It is a little bit different than that, but basically, right,
you know, that's basically capturing the sentiment and so there's a lot of
evidence that what's going on here is an impermissible reason.
So I think we would all agree. Also––and Nick, you should of
course step in if you––you can't fire people because you're trying to force another
political party to agree to a bill. Right? That's not an appropriate reason.
And that's not––that's why when they sort of put out these
documents, they don't ever lean on that. But publicly, it's very clear. Russ Vought,
the head of OMB, Donald Trump, this is why they're doing it, and they're tweeting
that every day.
So anyway, I think that there are a lot of things that we
broadly agree on. I think that we may have different senses of how courts would
react, but I think that in that sense, we're both kind of making guesses about
what's an unprecedented circumstance. Because, you know, no one has ever tried
to use a shutdown to undermine basic functions that sort of Americans on until
the Trump administration.
Nick Bednar: If I can
just add like a couple things. I, I think Sam's absolutely right here. And I, I
wanna emphasize a couple things Sam said, one of which is like, this––like what
we're talking about is what would a court do as a matter of law.
As a policy and political matter, none of this makes any sense.
Because at the end of the day, right, Congress will restore funding to the
government, and you will need federal employees to implement the law. So we are
talking about, you know, like a very narrow kind of court-centric question of
what a court would do.
Politically, this makes no sense. OMB thinks that it is giving
them leverage in budget negotiations, but all this memo really does is says we
are going to continue to do the same exact thing we have been doing for the
last nine months, which is continue to RIF the same people we told you we were
gonna RIF at the beginning of the administration.
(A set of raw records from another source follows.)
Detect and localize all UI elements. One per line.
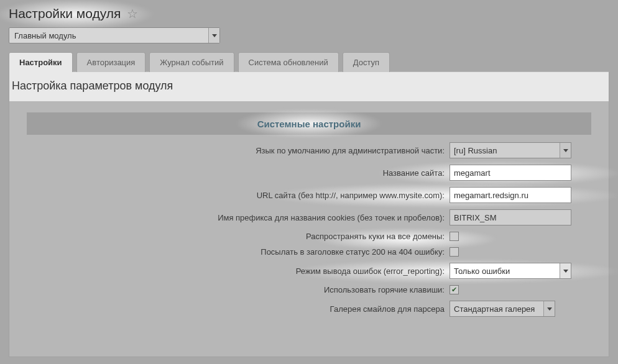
cookie-prefix-input[interactable] bbox=[450, 209, 571, 225]
admin-lang-value: [ru] Russian bbox=[454, 146, 497, 155]
hotkeys-label: Использовать горячие клавиши: bbox=[27, 285, 450, 294]
section-header: Системные настройки bbox=[27, 112, 591, 135]
chevron-down-icon bbox=[208, 28, 219, 43]
chevron-down-icon bbox=[560, 263, 571, 278]
error-reporting-value: Только ошибки bbox=[454, 266, 510, 276]
hotkeys-checkbox[interactable] bbox=[450, 285, 459, 294]
module-select-value: Главный модуль bbox=[14, 31, 76, 40]
page-title: Настройки модуля bbox=[9, 6, 121, 21]
tab-updates[interactable]: Система обновлений bbox=[238, 52, 339, 72]
smile-gallery-label: Галерея смайлов для парсера bbox=[27, 304, 450, 314]
section-header-label: Системные настройки bbox=[257, 119, 361, 129]
smile-gallery-select[interactable]: Стандартная галерея bbox=[450, 301, 555, 317]
send200on404-checkbox[interactable] bbox=[450, 247, 459, 257]
send200on404-label: Посылать в заголовке статус 200 на 404 о… bbox=[27, 247, 450, 257]
tab-access[interactable]: Доступ bbox=[343, 52, 390, 72]
spread-cookies-checkbox[interactable] bbox=[450, 232, 459, 241]
tab-event-log[interactable]: Журнал событий bbox=[149, 52, 234, 72]
favorite-star-icon[interactable]: ☆ bbox=[127, 6, 138, 21]
tabs: Настройки Авторизация Журнал событий Сис… bbox=[0, 52, 618, 72]
tab-settings[interactable]: Настройки bbox=[9, 52, 73, 72]
error-reporting-label: Режим вывода ошибок (error_reporting): bbox=[27, 266, 450, 276]
chevron-down-icon bbox=[543, 301, 555, 316]
admin-lang-select[interactable]: [ru] Russian bbox=[450, 142, 571, 158]
site-name-input[interactable] bbox=[450, 165, 571, 181]
panel-title: Настройка параметров модуля bbox=[9, 72, 609, 101]
chevron-down-icon bbox=[560, 143, 571, 158]
module-select[interactable]: Главный модуль bbox=[9, 27, 220, 43]
smile-gallery-value: Стандартная галерея bbox=[454, 304, 535, 314]
cookie-prefix-label: Имя префикса для названия cookies (без т… bbox=[27, 213, 450, 222]
admin-lang-label: Язык по умолчанию для административной ч… bbox=[27, 146, 450, 155]
site-url-label: URL сайта (без http://, например www.mys… bbox=[27, 191, 450, 200]
site-name-label: Название сайта: bbox=[27, 168, 450, 178]
spread-cookies-label: Распространять куки на все домены: bbox=[27, 232, 450, 241]
tab-auth[interactable]: Авторизация bbox=[76, 52, 146, 72]
site-url-input[interactable] bbox=[450, 187, 571, 203]
error-reporting-select[interactable]: Только ошибки bbox=[450, 263, 571, 279]
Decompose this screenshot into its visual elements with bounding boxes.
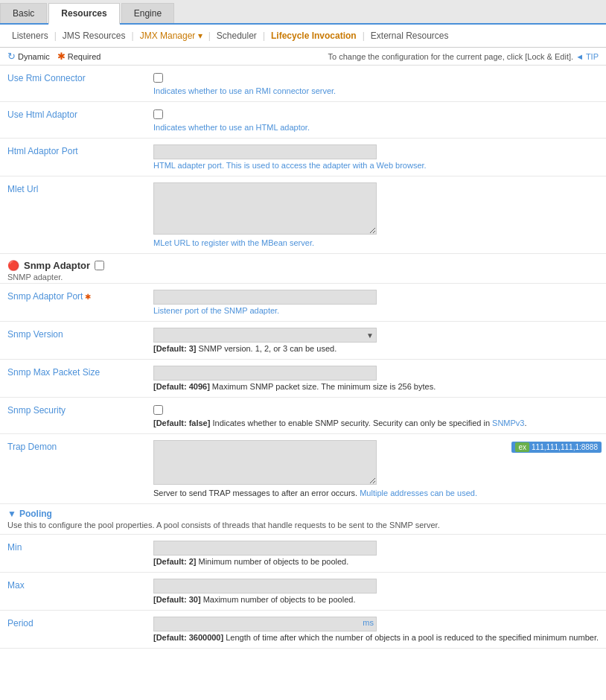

And so I don't know what leverage this is giving them. To Sam's
point about kind of like the––is this pretext for something else? I think it's
absolutely pretext, right? This is clearly, ‘we're gonna fire the people we
dislike because, you know, we can, and we're gonna punish the Democrats for not
going along with this.’
I'm slightly more pessimistic about what a court would do with
that evidence, once it is given a particular RIF to examine. And that's just
because of how the burden of proof works in these cases, which is, as soon as
the agency is able to establish a bona fide reason, MSPB won't question it.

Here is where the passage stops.